The Forgotten Midwife by Laura Anthony
The Forgotten Midwife
by Laura Anthony

New Jersey, 2023. Riley Carmichael is getting married and finally joining a huge, loving family, but she can't help but feel the emptiness of her own side of the church. For most of Riley's life, it's been just her and her grandmother, Betty, but as late-stage dementia overtakes her grandmother's mind, Riley knows she's losing her, too. On one of Riley's visits to Betty's nursing home, she encounters her grandmother in one of her increasingly rare moments of lucidity, and Betty desperately shares with Riley a tatty birth certificate for an unknown baby born in Ireland in the 1950s. Full of questions about her heritage, Riley embarks on a trip to Ireland to find that elusive sense of home, identity, and belonging.

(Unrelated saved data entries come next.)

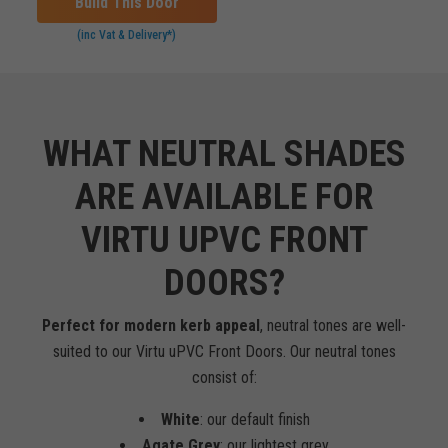
Build This Door
(inc Vat & Delivery*)
WHAT NEUTRAL SHADES
ARE AVAILABLE FOR
VIRTU UPVC FRONT
DOORS?
Perfect for modern kerb appeal
, neutral tones are well-
suited to our Virtu uPVC Front Doors. Our neutral tones
consist of:
White
: our default finish
Agate Grey
: our lightest grey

Tipperary, Ireland, 1954. Margaret Lannigan's life is made up of weekly dances and time spent with the love of her life, Joseph. But when Margaret's older sister dies suddenly, it falls to Margaret to fulfill the family's commitment to the Catholic Church: the eldest daughter of the Lannigan family has joined a local convent for generations. Forced to part with Joseph and take the veil, Margaret is sent to Ballyvale Home for Fallen Girls to care for expectant mothers who fell pregnant outside of marriage. With no training or midwifery skills, she must fight to provide the compassionate care she feels these women deserve amid the cruelty they face. When Margaret meets a young and terrified Delia O'Rourke, the sister of her childhood best friend, she must find the strength she needs to protect this young woman and her baby in the face of a system built to ensure they disappear.